● Aim of the task
Set down all of the records below exactly, please, omitting the images.

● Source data

==*==

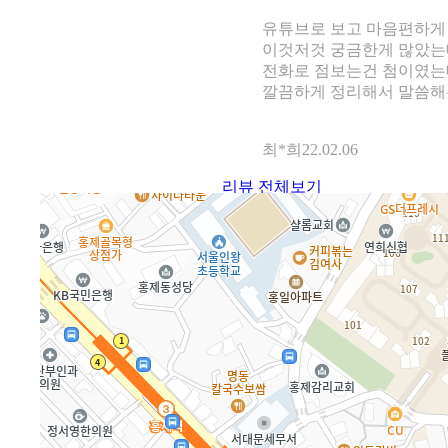
유튜브로 보고 마음편하게
이것저것 궁금한게 많았는
전화로 점보는건 첨이였는
깔끔하게 정리해서 말씀해주
최*희
22.02.06
리뷰 전체보기
이용방법안내
1.
위치나 원하는 분야를 선
2.
선생님 상세정보와 리뷰 
3.
예약상담문의를 통해 예약
4.
선생님과 날짜와 시간을 협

==*==

● Answer area
유튜브로 보고 마음편하게
이것저것 궁금한게 많았는
전화로 점보는건 첨이였는
깔끔하게 정리해서 말씀해주
최*희
22.02.06
리뷰 전체보기
이용방법안내
1.
위치나 원하는 분야를 선
2.
선생님 상세정보와 리뷰 
3.
예약상담문의를 통해 예약
4.
선생님과 날짜와 시간을 협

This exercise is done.